Segment Start: GIVEN RECORDS

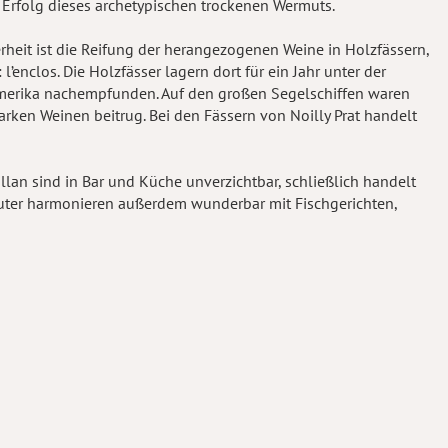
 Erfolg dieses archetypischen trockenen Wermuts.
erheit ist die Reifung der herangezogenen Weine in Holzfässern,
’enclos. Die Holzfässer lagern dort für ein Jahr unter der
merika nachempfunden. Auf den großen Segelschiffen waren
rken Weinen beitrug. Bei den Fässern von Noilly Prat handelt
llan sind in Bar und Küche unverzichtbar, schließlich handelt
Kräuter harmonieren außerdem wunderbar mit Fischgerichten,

Segment End: GIVEN RECORDS
Segment Start: GIVEN RECORDS

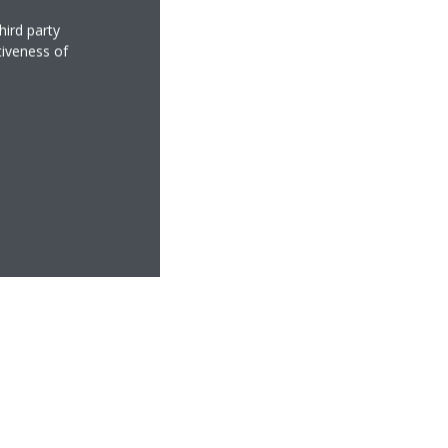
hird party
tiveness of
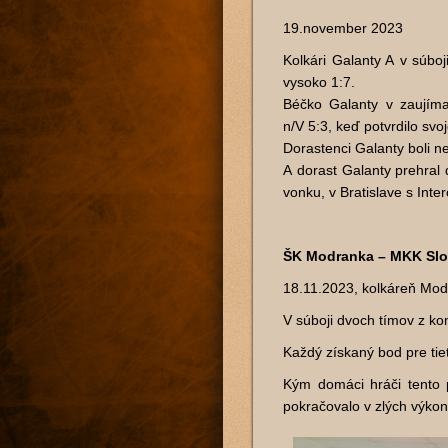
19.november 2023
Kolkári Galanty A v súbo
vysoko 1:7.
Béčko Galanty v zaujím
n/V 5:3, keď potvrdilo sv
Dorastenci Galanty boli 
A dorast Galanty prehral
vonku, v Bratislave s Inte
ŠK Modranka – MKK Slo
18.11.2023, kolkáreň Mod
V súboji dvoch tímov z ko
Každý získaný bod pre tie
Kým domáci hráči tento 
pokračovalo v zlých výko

Segment End: GIVEN RECORDS
Segment Start: GIVEN RECORDS

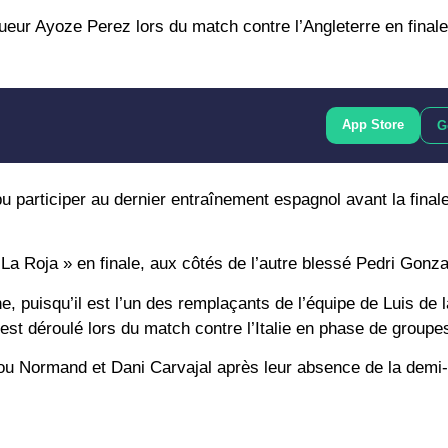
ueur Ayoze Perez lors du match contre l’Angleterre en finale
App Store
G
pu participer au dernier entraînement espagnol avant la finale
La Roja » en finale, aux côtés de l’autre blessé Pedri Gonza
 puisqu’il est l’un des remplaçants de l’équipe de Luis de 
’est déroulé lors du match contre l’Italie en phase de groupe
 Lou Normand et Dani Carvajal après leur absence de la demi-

Segment End: GIVEN RECORDS

**TO DO**
Read the entries above and find each line holding the word "match". Copy it out.

**SOLUTION FOR THIS TASK**
ueur Ayoze Perez lors du match contre l’Angleterre en finale
’est déroulé lors du match contre l’Italie en phase de groupe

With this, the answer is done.